Advertisement

UK’s Royal Society wastes everyone’s time with bland, pointless, and confused ‘summary’ of climate science

If you didn’t read the 2007 IPCC report — and won’t read the scientific literature since then — there might be a microscopic chance you would gain some value from skimming the Royal Society’s “new short guide to the science of climate change.”

The headline over at the mostly widely read — and most widely discredited — website for spreading pro-pollution, anti-science disinformation, WattsUpWithThat, tells you all you need to know, “The Royal Society’s Toned Down Climate Stance.” The Brits own anti-sciencer disinformers, Lord Lawson’s Global Warming Policy Foundation, brag, “Royal Society Bows To Climate Change Sceptics.”

A long, long time ago on planet Earth, June 2007, to be exact, the UK’s Royal Society (the UK’s national academy of science, “the world’s oldest scientific academy in continuous existence,” founded in 1660), had something called a Royal Society Climate Change Advisory Group, which released a “simple guide” to climate controversies.
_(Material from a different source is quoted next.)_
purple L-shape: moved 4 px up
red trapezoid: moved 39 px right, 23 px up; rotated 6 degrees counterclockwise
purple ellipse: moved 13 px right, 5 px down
It was “an overview of the scientific understanding of climate change aimed at helping non-experts to better understand some of the debates in this complex area of science. It debunked several standard pieces of disinformation and concluded:

Our scientific understanding of climate change is sufficiently sound to make us highly confident that greenhouse gas emissions are causing global warming. Science moves forward by challenge and debate and this will continue. However, none of the current criticisms of climate science, nor the alternative explanations of global warming are well enough founded to make not taking any action the wise choice. The science clearly points to the need for nations to take urgent steps to cut greenhouse gas emissions into the atmosphere, as much and as fast as possible, to reduce the more severe aspects of climate change. We must also prepare for the impacts of climate change, some of which are already inevitable.

This document was compiled with the help of the Royal Society Climate Change Advisory Group and other leading experts.
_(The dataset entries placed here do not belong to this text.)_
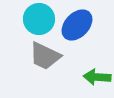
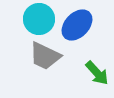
green arrow: moved 4 px up; rotated 136 degrees counterclockwise
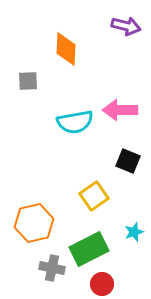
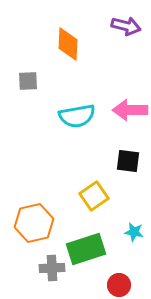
orange diamond: moved 2 px right, 5 px up
pink arrow: moved 10 px right
cyan semicircle: moved 2 px right, 6 px up
black square: rotated 15 degrees counterclockwise
cyan star: rotated 30 degrees clockwise
green rectangle: moved 3 px left; rotated 9 degrees clockwise
gray cross: rotated 15 degrees counterclockwise
red circle: moved 17 px right, 1 px down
Based on such science-based judgments, the Royal Society would routinely join the other national academies of sciences in calling for deep and rapid reductions in greenhouse gases (see “National Academies call for 50% CO2 cut”).

Advertisement

Heck, as recently as November 2009, the Society signed on to a clear statement of the increasingly dire nature of the science like this:

“The 2007 IPCC Assessment, the most comprehensive and respected analysis of climate change to date, states clearly that without substantial global reductions of greenhouse gas emissions we can likely expect a world of increasing droughts, floods and species loss, of rising seas and displaced human populations. However even since the 2007 IPCC Assessment the evidence for dangerous, long-term and potentially irreversible climate change has strengthened. The scientific evidence which underpins calls for action at Copenhagen is very strong. Without co-ordinated international action on greenhouse gas emissions, the impacts on climate and civilisation could be severe.

Duh.

But now leap to 2010 and the climate-ravaged planet Eaarth.
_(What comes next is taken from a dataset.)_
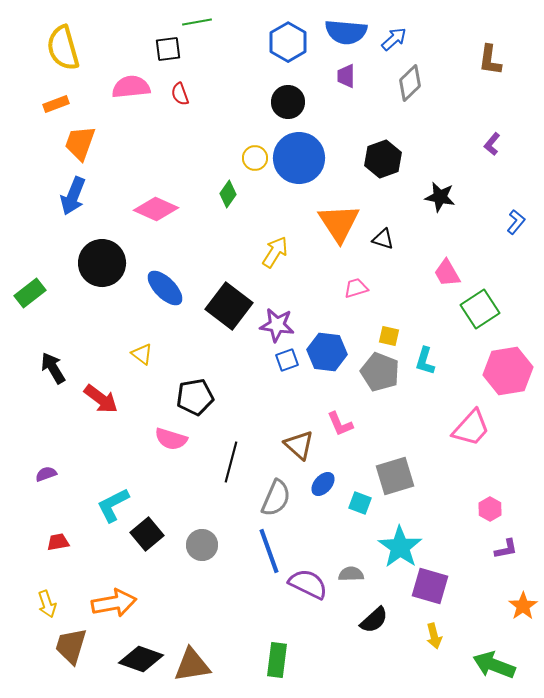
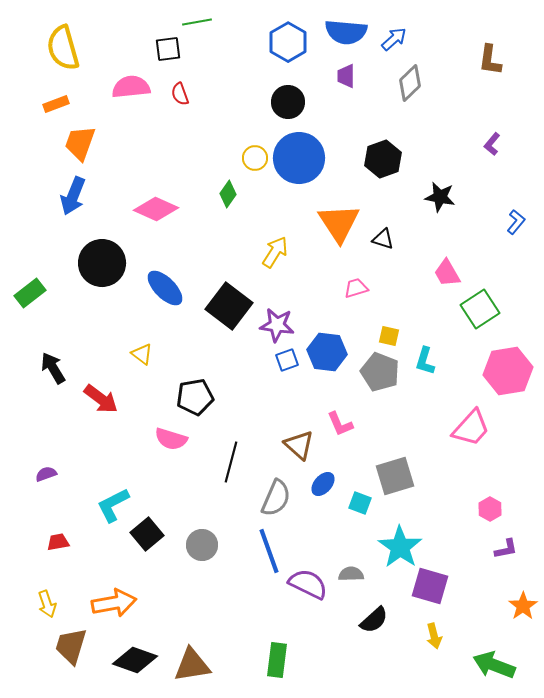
black diamond at (141, 659): moved 6 px left, 1 px down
Some Royal Society Fellows who apparently don’t know much about climate science objected to these science-based conclusions. So it decided to review and update its guide.

Advertisement

Now you might think that its new guide would have stronger conclusions, because, as recently as November, the Society itself acknowledged, “since the 2007 IPCC Assessment the evidence for dangerous, long-term and potentially irreversible climate change has strengthened.” Indeed, William R. Freudenburg of UC Santa Barbara discussed his research on “the Asymmetry of Scientific Challenge”: New scientific findings are found to be more than twenty times as likely to indicate that global climate disruption is “worse than previously expected,” rather than “not as bad as previously expected.”

You’d be wrong.

The new report divides climate science into three areas:

  1. Aspects of climate change on which there is wide agreement
  2. Aspects of climate change where there is a wide consensus but continuing debate and discussion
  3. Aspects that are not well understood.

To give you an idea of how confused this guide is, how confusing this division is, here’s a quiz. Guess which of the three areas this paragraph comes in:

Volcanic eruptions are examples of a natural climate forcing mechanism. An individual volcanic eruption has its largest effects on the climate for only a few years after the eruption; these effects are dependent on the location, size and type of the eruption.

Yes, the Royal Society asserts that there is a “wide consensus” but not “wide agreement” on volcanoes as a natural climate forcing mechanism with its largest effects lasting only a few years. I hope that cleared up the tripartite structure for you.

Advertisement

The volcano point is just a trivial matter, but it goes to the heart of this dumbed-down, report-by-committee whose aim isn’t informing the public but seems to be instead not annoying the least common denominator, the anti-science disinformers.

There is some basic science reporting in this paper. The introduction states plainly:

There is strong evidence that the warming of the Earth over the last half-century has been caused largely by human activity, such as the burning of fossil fuels and changes in land use, including agriculture and deforestation.

The “wide agreement” part makes clear:

When these surface temperatures are averaged over periods of a decade, to removesome of the year-to-year variability, each decade since the 1970s has been clearly warmer (given known uncertainties) than the one immediately preceding it. The decade 2000–2009 was, globally, around 0.15oC warmer than the decade 1990–1999.

But the Royal Society can’t really get past Working Group One of the IPCC’s Fourth Assessment, and decides to make the exact same two mistakes for which the IPCC has been widely criticized: It doesn’t spell out simply and clearly what will happen if we don’t take action to reduce emissions nor does it spell out the plausible worst-case scenario (which is crucial to how individuals and societies actually make major decisions).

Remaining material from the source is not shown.